- WORK TO BE COMPLETED
Return nothing but the lines from the one with "توضیحات تکمیلی" through the one with "негізделген" in the data below, word for word and without pictures.

- SUPPLIED MATERIAL
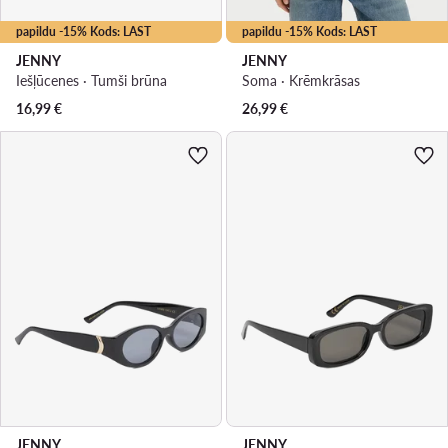
papildu -15% Kods: LAST
papildu -15% Kods: LAST
JENNY
JENNY
Iešļūcenes · Tumši brūna
Soma · Krēmkrāsas
16,99
€
26,99
€
JENNY
JENNY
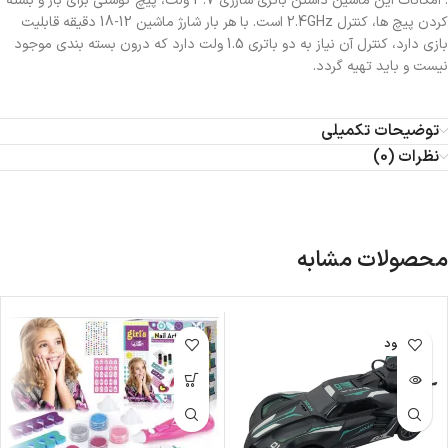
. امکانات این ماشین داشتن باتری شارژی 3.7 ولت، پیچ گوشتی برای باز و بسته
کردن پیچ ها، کنترل 2.4GHz است. با هر بار شارژ ماشین 12-18 دقیقه قابلیت
بازی دارد، کنترل آن نیاز به دو باتری 1.5 ولت دارد که درون بسته بندی موجود
نیست و باید تهیه گردد.
توضیحات تکمیلی
نظرات (0)
محصولات مشابه
ناموجود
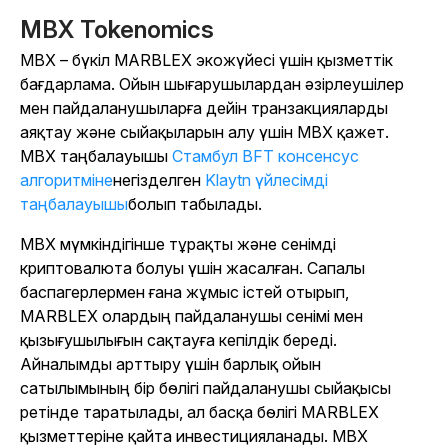
MBX Tokenomics
MBX – бүкіл MARBLEX экожүйесі үшін қызметтік
бағдарлама. Ойын шығарушылардан әзірлеушілер
мен пайдаланушыларға дейін транзакцияларды
аяқтау және сыйақыларын алу үшін MBX қажет.
MBX таңбалауышы
Стамбул BFT консенсус
алгоритміне
негізделген
Klaytn үйлесімді
таңбалауышы
болып табылады.
MBX мүмкіндігінше тұрақты және сенімді
криптовалюта болуы үшін жасалған. Сапалы
баспагерлермен ғана жұмыс істей отырып,
MARBLEX олардың пайдаланушы сенімі мен
қызығушылығын сақтауға кепілдік береді.
Айналымды арттыру үшін барлық ойын
сатылымының бір бөлігі пайдаланушы сыйақысы
ретінде таратылады, ал басқа бөлігі MARBLEX
қызметтеріне қайта инвестицияланады. MBX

- OUTPUT OF THE EXERCISE
توضیحات تکمیلی
نظرات (0)
محصولات مشابه
ناموجود
MBX Tokenomics
MBX – бүкіл MARBLEX экожүйесі үшін қызметтік
бағдарлама. Ойын шығарушылардан әзірлеушілер
мен пайдаланушыларға дейін транзакцияларды
аяқтау және сыйақыларын алу үшін MBX қажет.
MBX таңбалауышы
Стамбул BFT консенсус
алгоритміне
негізделген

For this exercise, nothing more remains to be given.